Puisne Justice of the Supreme Court of Canada
- In office May 29, 1984 – November 30, 1988
- Nominated by: Pierre Trudeau
- Preceded by: Brian Dickson
- Succeeded by: Peter Cory

Personal details
- Born: November 27, 1924 Montreal, Quebec
- Died: December 18, 2007 (aged 83) Ottawa, Ontario
- Spouse: Cynthia Le Dain
- Children: 6

Military service
- Allegiance: Canadian Army
- Branch/service: Royal Regiment of Canadian Artillery

= Gerald Le Dain =

Former judge of the Supreme Court of Canada

Gerald Eric Le Dain, (November 27, 1924 - December 18, 2007) was a Canadian lawyer and judge, who sat on the Supreme Court of Canada from 1984 to 1988.

==Life and education==
Born in Montreal, Quebec, the son of Eric George Bryant Le Dain and Antoinette Louise Whithard, he served during World War II as an artilleryman with the Royal Regiment of Canadian Artillery. He received a B.C.L from McGill University and was called to the Quebec Bar in 1949. He then studied at the University of Lyon in France, receiving a Docteur de l'Université degree in 1950.

==Legal career==
Gerald Le Dain practised law with Walker, Martineau, Chauvin, Walker & Allison from 1950 to 1953. He received a doctorate from the University of Lyon in 1950. He taught law at McGill University from 1953 to 1959 and again from 1966 to 1967. He also worked in the Legal Department for the Canadian International Paper Co. (1959–1961). He became Partner of Riel, Le Dain, Bissonnette Vermette & Ryan from 1961 to 1966, now known as Dunton Rainville.

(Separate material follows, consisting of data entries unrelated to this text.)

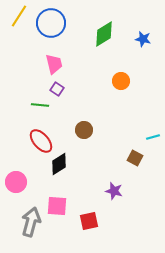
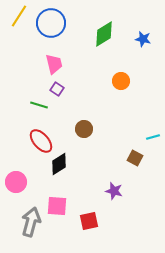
green line: moved 1 px left; rotated 12 degrees clockwise
brown circle: moved 1 px up
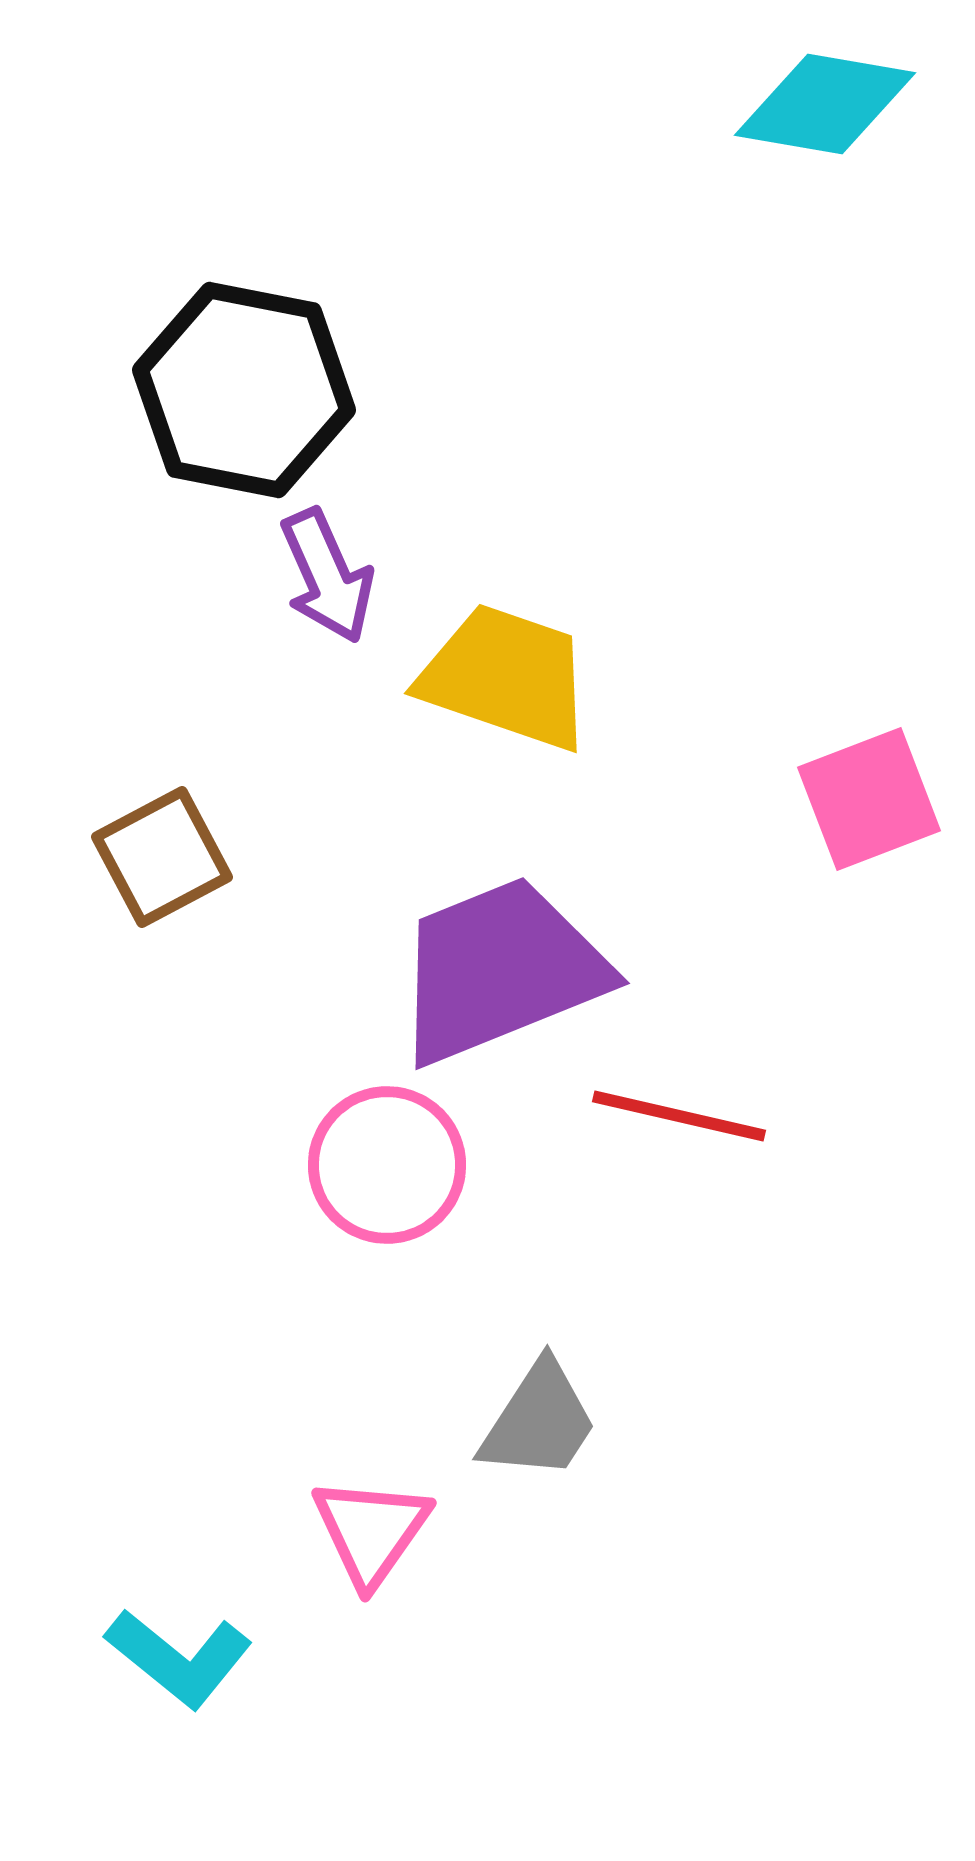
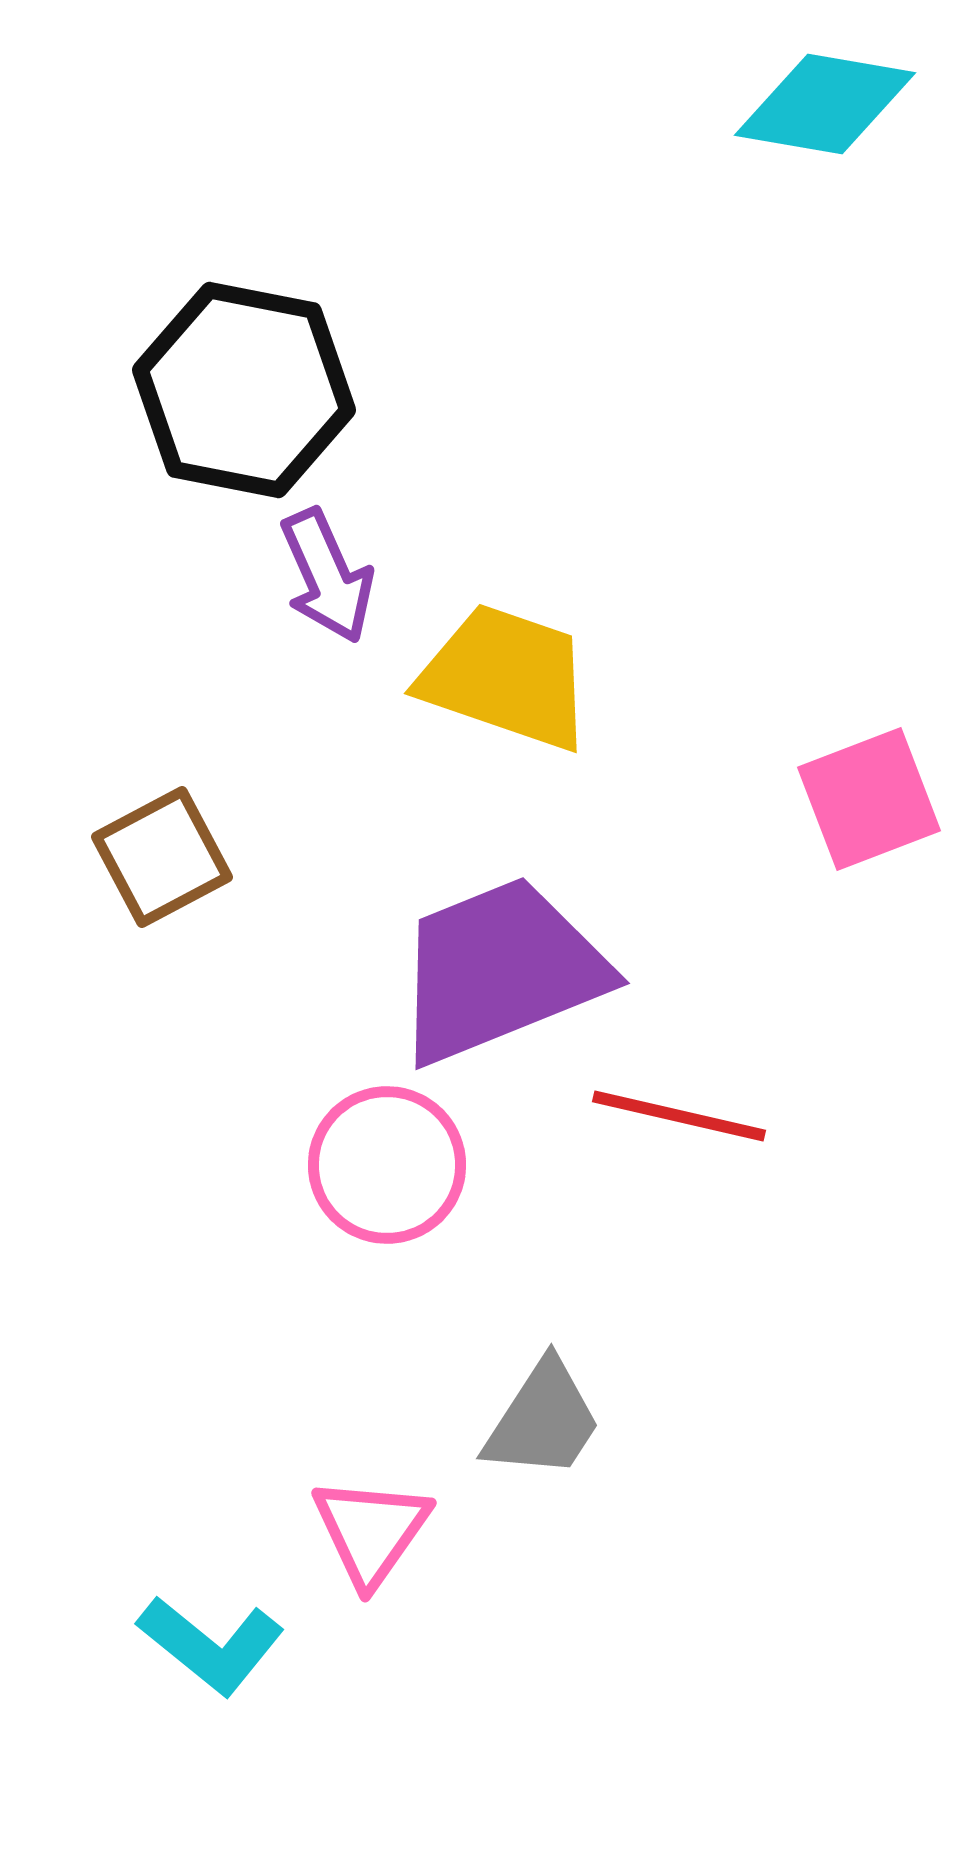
gray trapezoid: moved 4 px right, 1 px up
cyan L-shape: moved 32 px right, 13 px up
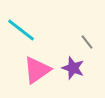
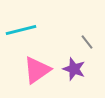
cyan line: rotated 52 degrees counterclockwise
purple star: moved 1 px right, 1 px down
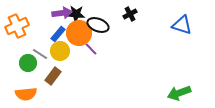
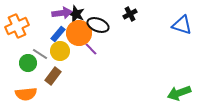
black star: rotated 18 degrees clockwise
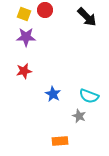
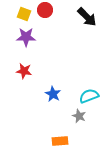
red star: rotated 21 degrees clockwise
cyan semicircle: rotated 138 degrees clockwise
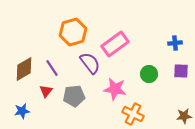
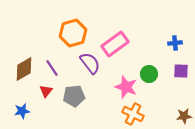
orange hexagon: moved 1 px down
pink star: moved 11 px right, 2 px up; rotated 10 degrees clockwise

He was dean of Osgoode Hall Law School from 1967 to 1972. From 1969 to 1973, he was the chairman of the Commission of Inquiry into the Non-Medical Use of Drugs (also known as the Le Dain Commission), which recommended that cannabis be removed from the narcotic control act and be regulated provincially. In 1975, he was appointed to the Federal Court of Appeal and the Court Martial Appeal Court.

==Supreme Court==
In 1984 Le Dain was appointed to the Supreme Court of Canada. In November 1988, he resigned from the bench after hospitalization for depression, presumably from overwork. A 2017 CBC Radio documentary stated that Le Dain resigned under pressure from the chief justice, Brian Dickson, due to the view at the time that a person suffering from depression could not fulfill the role of a justice. Former justice Claire L'Heureux-Dubé said of the situation: "Justice Le Dain, being an exceptional mind and very great for the court, should have been given the time to get back healthy. And we thought that wouldn't be that long. Being forced to resign in such a position, it must have been terrible."

==Death==
Le Dain died December 18, 2007, in Ottawa, Ontario. His memorial service was held on December 28, 2007, at Christ Church Cathedral in Ottawa.

==Awards==
In 1976, he received an honorary doctorate from Concordia University. In 1989, he was made a Companion of the Order of Canada.